O Ministério Público aponta que o motivo do crime teria relação com desentendimentos profissionais e conflitos na administração de imóveis do mesmo condomínio onde ambos trabalhavam. A família de Daiane acompanhou a audiência de forma remota e pediu rigor na aplicação da lei.
O que será decidido na próxima fase
Na audiência de julho o juiz deverá concluir a fase de instrução preliminar, incluindo o interrogatório do réu e a oitiva de novas testemunhas. Ao final, o magistrado pode:
- pronunciar o réu, determinando que o caso vá a Tribunal do Júri;
- impronunciar, se entender não haver indícios suficientes;
- ou ainda absolver sumariamente, em hipóteses excepcionais previstas em lei.
Até que haja decisão de pronúncia e eventual julgamento, prevalecem as garantias do devido processo legal e a presunção de inocência.
Perguntas frequentes (featured snippets)
O que significa “pronúncia” no processo penal?
A pronúncia é a decisão do juiz que verifica a existência de indícios suficientes de autoria e materialidade para levar o réu a julgamento pelo Tribunal do Júri. Não equivale a condenação: define apenas a possibilidade de o caso ser submetido ao julgamento popular.
O réu será julgado imediatamente após a pronúncia?
Não. Após a pronúncia, o processo segue para organização dos atos preparatórios ao Júri, que incluem diligências, recursos e o agendamento do tribunal. O tempo até o julgamento varia conforme diligências e movimentações processuais.
Por que a fase de instrução é importante?
Essa fase reúne depoimentos, provas e confrontos que permitem ao juiz avaliar se há elementos mínimos para levar o caso a julgamento. Sem essa fase, o Tribunal do Júri não pode ser acionado.
Elementos de prova já mencionados no processo
Conforme as informações divulgadas pelas autoridades, a investigação incorporou provas e indícios relevantes, entre os quais:
- depoimentos de testemunhas ouvidas na audiência;
- recuperação do aparelho celular da vítima;
- localização do corpo após indicação do réu;
- constatações da Polícia Civil e relatórios do Ministério Público sobre motivação e dinâmica do crime.
Esses elementos foram citados publicamente pelas autoridades e constituem parte do conjunto probatório em apreciação pelo juiz.
Como a Advocacia pode atuar em casos assim?
Em investigações e processos criminais, a atuação advocatícia pode incluir:
- análise detalhada das provas produzidas;
- proposição de diligências e produção de provas de defesa;
- orientação quanto a medidas processuais cabíveis e recursos;
- acompanhamento técnico nas audiências e no tribunal.

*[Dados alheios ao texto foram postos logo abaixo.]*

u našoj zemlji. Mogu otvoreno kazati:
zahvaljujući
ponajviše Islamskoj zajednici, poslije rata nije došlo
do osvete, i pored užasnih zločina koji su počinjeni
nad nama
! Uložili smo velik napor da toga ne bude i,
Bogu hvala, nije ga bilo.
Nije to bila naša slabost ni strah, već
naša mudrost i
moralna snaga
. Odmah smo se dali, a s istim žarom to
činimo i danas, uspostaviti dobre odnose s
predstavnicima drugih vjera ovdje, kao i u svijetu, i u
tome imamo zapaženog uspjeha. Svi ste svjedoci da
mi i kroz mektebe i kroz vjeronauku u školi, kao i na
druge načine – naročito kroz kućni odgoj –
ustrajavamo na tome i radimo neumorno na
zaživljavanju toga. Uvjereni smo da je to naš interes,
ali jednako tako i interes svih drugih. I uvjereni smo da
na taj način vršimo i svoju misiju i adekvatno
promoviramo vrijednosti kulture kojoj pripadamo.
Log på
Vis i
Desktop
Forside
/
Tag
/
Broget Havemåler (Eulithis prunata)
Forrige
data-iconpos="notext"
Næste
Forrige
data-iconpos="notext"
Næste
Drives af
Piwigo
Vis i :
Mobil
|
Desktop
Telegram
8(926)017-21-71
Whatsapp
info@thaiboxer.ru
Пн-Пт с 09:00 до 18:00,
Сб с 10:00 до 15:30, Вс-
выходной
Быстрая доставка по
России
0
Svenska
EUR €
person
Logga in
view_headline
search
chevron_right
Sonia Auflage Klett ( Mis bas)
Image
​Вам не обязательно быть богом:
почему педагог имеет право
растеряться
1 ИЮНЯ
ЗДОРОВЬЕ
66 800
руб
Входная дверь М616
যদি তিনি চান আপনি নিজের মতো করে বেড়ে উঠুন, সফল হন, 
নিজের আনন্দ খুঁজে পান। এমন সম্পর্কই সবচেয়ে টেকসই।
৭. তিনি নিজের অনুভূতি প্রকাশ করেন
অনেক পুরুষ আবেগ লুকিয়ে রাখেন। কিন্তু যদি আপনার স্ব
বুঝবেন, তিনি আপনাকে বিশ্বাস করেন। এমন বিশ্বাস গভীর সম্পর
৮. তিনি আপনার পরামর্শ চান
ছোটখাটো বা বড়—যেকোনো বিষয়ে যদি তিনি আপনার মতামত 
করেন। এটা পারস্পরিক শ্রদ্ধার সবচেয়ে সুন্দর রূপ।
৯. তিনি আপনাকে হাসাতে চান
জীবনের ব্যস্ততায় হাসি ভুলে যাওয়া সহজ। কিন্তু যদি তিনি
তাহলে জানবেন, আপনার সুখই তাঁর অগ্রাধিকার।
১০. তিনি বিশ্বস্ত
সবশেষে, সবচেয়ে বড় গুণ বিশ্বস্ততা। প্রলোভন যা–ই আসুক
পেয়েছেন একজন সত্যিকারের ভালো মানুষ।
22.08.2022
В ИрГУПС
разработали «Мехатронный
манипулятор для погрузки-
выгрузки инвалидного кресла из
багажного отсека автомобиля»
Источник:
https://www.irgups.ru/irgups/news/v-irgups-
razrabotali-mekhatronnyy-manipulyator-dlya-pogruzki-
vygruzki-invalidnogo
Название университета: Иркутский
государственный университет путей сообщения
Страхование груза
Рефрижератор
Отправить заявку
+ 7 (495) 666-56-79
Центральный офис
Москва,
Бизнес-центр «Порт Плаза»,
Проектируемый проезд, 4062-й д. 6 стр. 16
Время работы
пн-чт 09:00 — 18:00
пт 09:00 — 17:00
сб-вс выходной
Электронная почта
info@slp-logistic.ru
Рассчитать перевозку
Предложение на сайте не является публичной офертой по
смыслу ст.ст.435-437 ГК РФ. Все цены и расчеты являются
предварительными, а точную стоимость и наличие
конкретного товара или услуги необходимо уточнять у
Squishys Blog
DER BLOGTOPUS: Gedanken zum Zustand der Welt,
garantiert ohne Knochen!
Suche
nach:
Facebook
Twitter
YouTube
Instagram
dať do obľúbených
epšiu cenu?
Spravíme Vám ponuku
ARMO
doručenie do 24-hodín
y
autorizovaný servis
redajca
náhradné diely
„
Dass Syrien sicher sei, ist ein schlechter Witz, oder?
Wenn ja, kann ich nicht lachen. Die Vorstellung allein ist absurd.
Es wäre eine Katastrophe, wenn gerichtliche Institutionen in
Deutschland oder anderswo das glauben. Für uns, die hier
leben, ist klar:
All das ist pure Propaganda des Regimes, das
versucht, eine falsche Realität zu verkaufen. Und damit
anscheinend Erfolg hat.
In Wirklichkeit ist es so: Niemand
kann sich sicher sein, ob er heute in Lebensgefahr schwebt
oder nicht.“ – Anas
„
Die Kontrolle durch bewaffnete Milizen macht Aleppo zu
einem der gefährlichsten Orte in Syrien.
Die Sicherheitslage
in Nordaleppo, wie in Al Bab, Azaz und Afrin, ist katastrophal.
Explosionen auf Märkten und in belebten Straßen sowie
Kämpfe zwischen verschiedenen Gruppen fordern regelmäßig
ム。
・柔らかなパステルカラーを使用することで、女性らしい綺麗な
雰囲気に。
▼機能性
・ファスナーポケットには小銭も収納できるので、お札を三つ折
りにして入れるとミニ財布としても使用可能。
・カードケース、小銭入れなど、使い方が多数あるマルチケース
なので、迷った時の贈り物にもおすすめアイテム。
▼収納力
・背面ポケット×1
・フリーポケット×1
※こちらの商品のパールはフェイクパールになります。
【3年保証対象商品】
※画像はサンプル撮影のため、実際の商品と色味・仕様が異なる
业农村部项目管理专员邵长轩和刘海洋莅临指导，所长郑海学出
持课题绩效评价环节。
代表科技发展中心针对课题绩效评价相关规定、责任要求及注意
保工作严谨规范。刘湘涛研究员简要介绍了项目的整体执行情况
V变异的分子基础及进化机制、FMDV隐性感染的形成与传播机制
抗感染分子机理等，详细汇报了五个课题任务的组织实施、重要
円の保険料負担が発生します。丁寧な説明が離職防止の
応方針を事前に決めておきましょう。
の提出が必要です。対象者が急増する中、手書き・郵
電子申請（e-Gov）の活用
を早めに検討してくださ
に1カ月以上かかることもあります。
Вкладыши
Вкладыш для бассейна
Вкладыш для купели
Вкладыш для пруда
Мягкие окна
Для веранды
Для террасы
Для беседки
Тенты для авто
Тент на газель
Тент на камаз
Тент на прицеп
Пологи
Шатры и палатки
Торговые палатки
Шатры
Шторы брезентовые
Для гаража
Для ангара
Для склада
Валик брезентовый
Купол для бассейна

Advogados com experiência em direito penal e processual penal são essenciais para garantir a ampla defesa e o contraditório nas diversas fases do processo.
Conclusão
O caso de Daiane Alves segue sob análise da Justiça com a próxima etapa marcada para julho, quando o réu será interrogado e novas oitivas serão colhidas. A decisão sobre a pronúncia definirá se o acusado será submetido a julgamento no Tribunal do Júri, mantendo-se até então a presunção de inocência e o devido processo legal.